PulpGulp Stop burning Claude usage on massive system logs. PulpGulp is a Windows desktop app that condenses large system logs using your local LLM, so you can paste the condensed output to Claude (or any AI assistant) without hitting usage limits or losing critical diagnostic info. Built for vibe coders who generate walls of error logs and need to get them into Claude fast.
How It Works Load or paste your log (drag-drop, browse, or paste directly) Pick a condensing level — Light (cleanup), Normal (diagnostic narrative), or Heavy (errors only) Hit Condense — PulpGulp chunks the log, sends each chunk to your local LLM, then merges the results into one coherent document Copy the output and paste it to Claude Everything runs locally. No cloud APIs. No data leaves your machine.
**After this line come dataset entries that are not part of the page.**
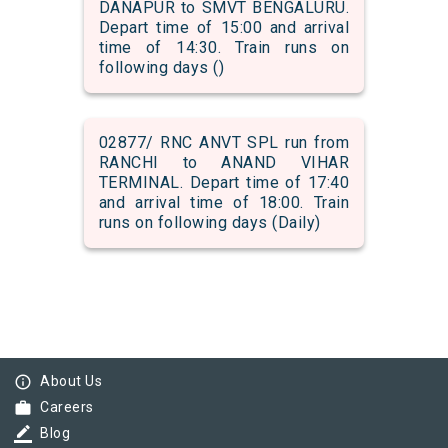
DANAPUR to SMVT BENGALURU.
Depart time of 15:00 and arrival
time of 14:30. Train runs on
following days ()
02877/ RNC ANVT SPL run from
RANCHI to ANAND VIHAR
TERMINAL. Depart time of 17:40
and arrival time of 18:00. Train
runs on following days (Daily)
info_outline
About Us
work
Careers
border_color
Blog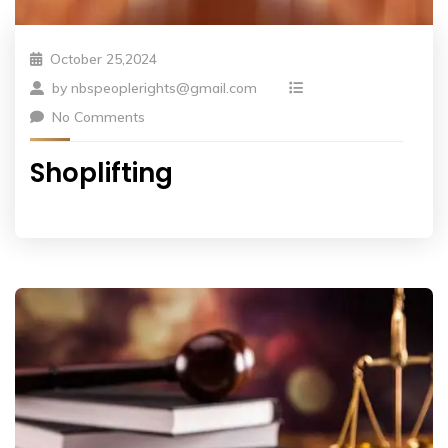
October 25,2024
by
nbspeoplerights@gmail.com
No Comments
Shoplifting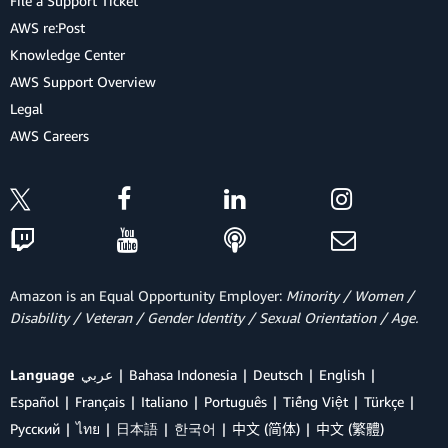
File a Support Ticket
AWS re:Post
Knowledge Center
AWS Support Overview
Legal
AWS Careers
Amazon is an Equal Opportunity Employer:
Minority / Women /
Disability / Veteran / Gender Identity / Sexual Orientation / Age.
Language
عربي
Bahasa Indonesia
Deutsch
English
Español
Français
Italiano
Português
Tiếng Việt
Türkçe
Ρусский
ไทย
日本語
한국어
中文 (简体)
中文 (繁體)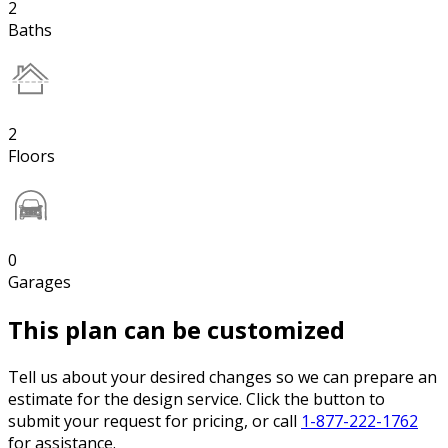
2
Baths
2
Floors
0
Garages
This plan can be customized
Tell us about your desired changes so we can prepare an
estimate for the design service. Click the button to
submit your request for pricing, or call
1-877-222-1762
for assistance.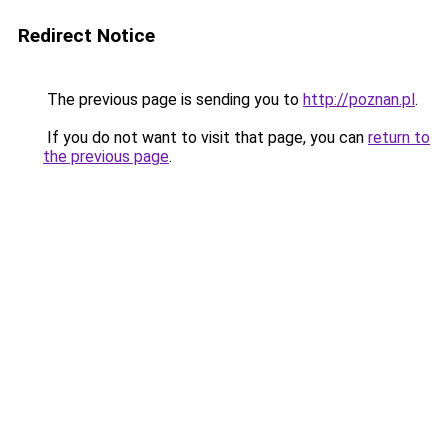
Redirect Notice
The previous page is sending you to
http://poznan.pl
.
If you do not want to visit that page, you can
return to
the previous page
.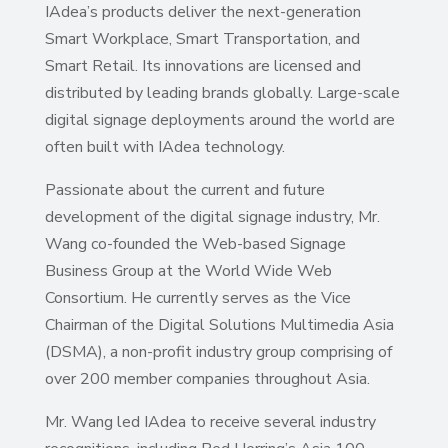
IAdea’s products deliver the next-generation
Smart Workplace, Smart Transportation, and
Smart Retail. Its innovations are licensed and
distributed by leading brands globally. Large-scale
digital signage deployments around the world are
often built with IAdea technology.
Passionate about the current and future
development of the digital signage industry, Mr.
Wang co-founded the Web-based Signage
Business Group at the World Wide Web
Consortium. He currently serves as the Vice
Chairman of the Digital Solutions Multimedia Asia
(DSMA), a non-profit industry group comprising of
over 200 member companies throughout Asia.
Mr. Wang led IAdea to receive several industry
Features Two input modes — Load File (drag-drop or browse) and Paste Text (toggle between them) Three condensing levels — Light / Normal / Heavy depending on how aggressive you want the reduction Smart chunking — Splits large logs into configurable chunks (default 500 lines), processes each, then hierarchically merges Live progress — Smooth progress bar and streaming terminal output as chunks complete Output stats — Shows original lines, condensed lines, and reduction percentage Connection monitoring — Green/red status dot, auto-checks LM Studio every 10 seconds Output actions — Copy to Clipboard, Save File, or Show in Folder
Requirements Windows 10/11 LM Studio — download here A local LLM loaded in LM Studio — tested with Qwen 3.6-27B Instruct (Q6_K), but any model with decent instruction-following works Python 3.10+ (if running from source)
Quick Start (from source)
# Clone the repo
git clone https://github.com/dennyvgeorge/PulpGulp.git
cd PulpGulp
# Install dependencies
pip install -r requirements.txt
# Start LM Studio and load a model, then start the local server (default port 1234)
# Run PulpGulp
python pulpgulp.pyQuick Start (pre-built .exe)
Download the latest release, extract the folder, and run PulpGulp.exe. Make sure LM Studio is running with a model loaded and the local server started on port 1234.
Project Structure
PulpGulp/
├── pulpgulp.py # Entry point (splash → main window)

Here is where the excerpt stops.